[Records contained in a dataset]
▶

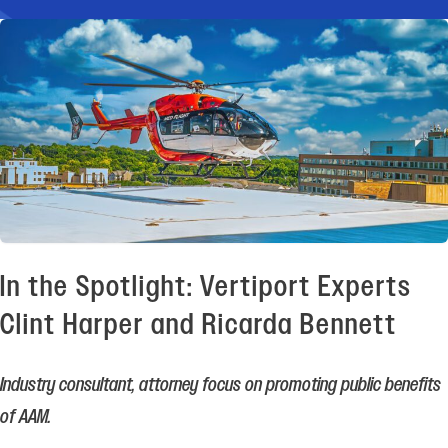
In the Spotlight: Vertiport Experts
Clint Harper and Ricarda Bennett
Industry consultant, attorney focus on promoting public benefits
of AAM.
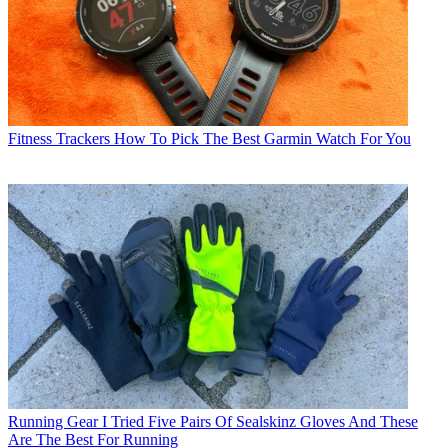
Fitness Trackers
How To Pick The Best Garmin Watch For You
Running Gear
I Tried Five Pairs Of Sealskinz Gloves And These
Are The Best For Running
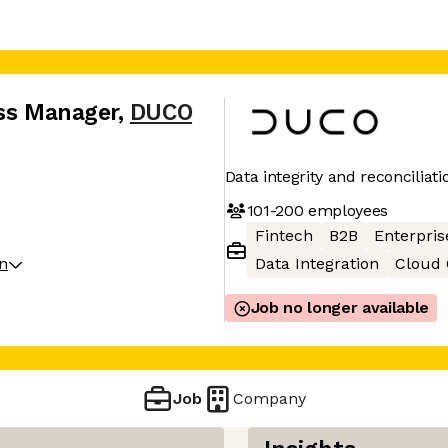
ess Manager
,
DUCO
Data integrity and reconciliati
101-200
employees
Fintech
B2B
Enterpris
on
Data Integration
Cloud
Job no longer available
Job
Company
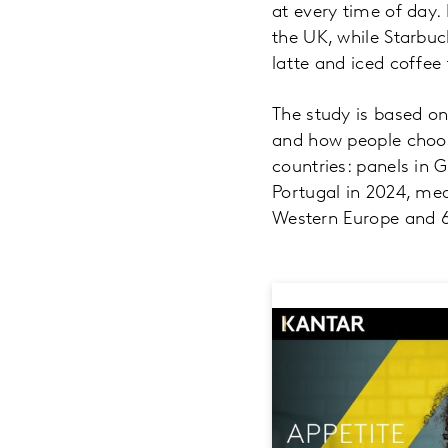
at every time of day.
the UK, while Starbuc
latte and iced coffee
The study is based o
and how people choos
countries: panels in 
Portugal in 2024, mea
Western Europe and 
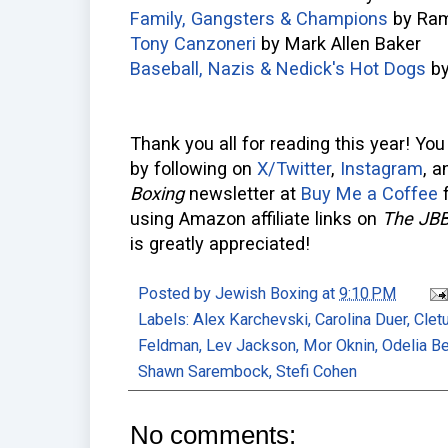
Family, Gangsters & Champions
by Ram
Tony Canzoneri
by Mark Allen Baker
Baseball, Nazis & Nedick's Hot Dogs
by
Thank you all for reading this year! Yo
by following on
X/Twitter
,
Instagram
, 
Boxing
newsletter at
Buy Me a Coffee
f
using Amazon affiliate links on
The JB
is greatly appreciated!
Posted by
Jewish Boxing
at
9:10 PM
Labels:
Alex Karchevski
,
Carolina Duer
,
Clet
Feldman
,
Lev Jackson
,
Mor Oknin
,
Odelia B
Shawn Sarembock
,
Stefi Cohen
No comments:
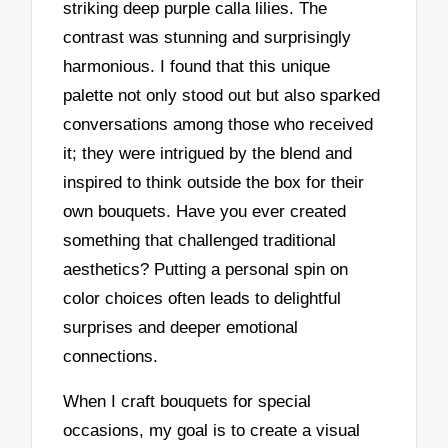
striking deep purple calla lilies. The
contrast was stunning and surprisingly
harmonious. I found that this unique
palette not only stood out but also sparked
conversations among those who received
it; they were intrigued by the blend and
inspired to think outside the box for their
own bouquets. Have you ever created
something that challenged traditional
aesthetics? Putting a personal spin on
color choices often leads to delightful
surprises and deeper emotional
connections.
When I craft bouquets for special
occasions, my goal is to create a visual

◀
▶

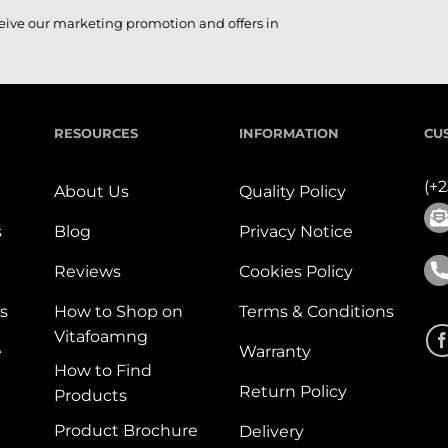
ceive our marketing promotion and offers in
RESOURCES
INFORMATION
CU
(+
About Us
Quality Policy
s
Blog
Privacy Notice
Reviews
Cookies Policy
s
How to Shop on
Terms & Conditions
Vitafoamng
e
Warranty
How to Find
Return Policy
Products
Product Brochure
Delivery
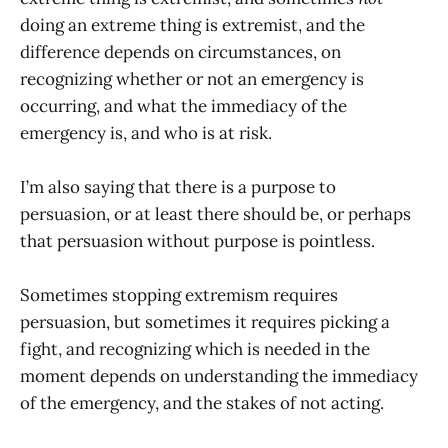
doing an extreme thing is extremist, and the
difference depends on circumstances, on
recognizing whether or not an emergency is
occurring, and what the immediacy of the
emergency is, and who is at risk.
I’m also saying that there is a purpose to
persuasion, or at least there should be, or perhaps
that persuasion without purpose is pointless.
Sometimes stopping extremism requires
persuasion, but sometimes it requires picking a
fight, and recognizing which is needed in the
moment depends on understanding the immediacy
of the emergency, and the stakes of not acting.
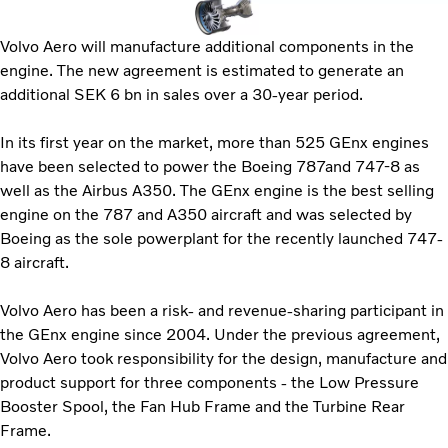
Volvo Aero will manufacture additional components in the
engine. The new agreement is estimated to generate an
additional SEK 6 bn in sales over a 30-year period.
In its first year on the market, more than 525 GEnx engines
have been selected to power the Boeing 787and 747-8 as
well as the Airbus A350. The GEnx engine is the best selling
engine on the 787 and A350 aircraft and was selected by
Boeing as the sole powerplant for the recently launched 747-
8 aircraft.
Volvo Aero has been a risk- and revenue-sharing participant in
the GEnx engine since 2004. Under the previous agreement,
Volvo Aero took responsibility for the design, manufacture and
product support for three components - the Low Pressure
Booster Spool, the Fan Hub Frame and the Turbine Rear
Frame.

◀

## Your instructions
The range runs from the line above containing "doing an extreme thing is extremist, and the" to the line containing "that persuasion without purpose is pointless.", inclusive. Restate those lines word for word and no others.

## Output for this task
doing an extreme thing is extremist, and the
difference depends on circumstances, on
recognizing whether or not an emergency is
occurring, and what the immediacy of the
emergency is, and who is at risk.
I’m also saying that there is a purpose to
persuasion, or at least there should be, or perhaps
that persuasion without purpose is pointless.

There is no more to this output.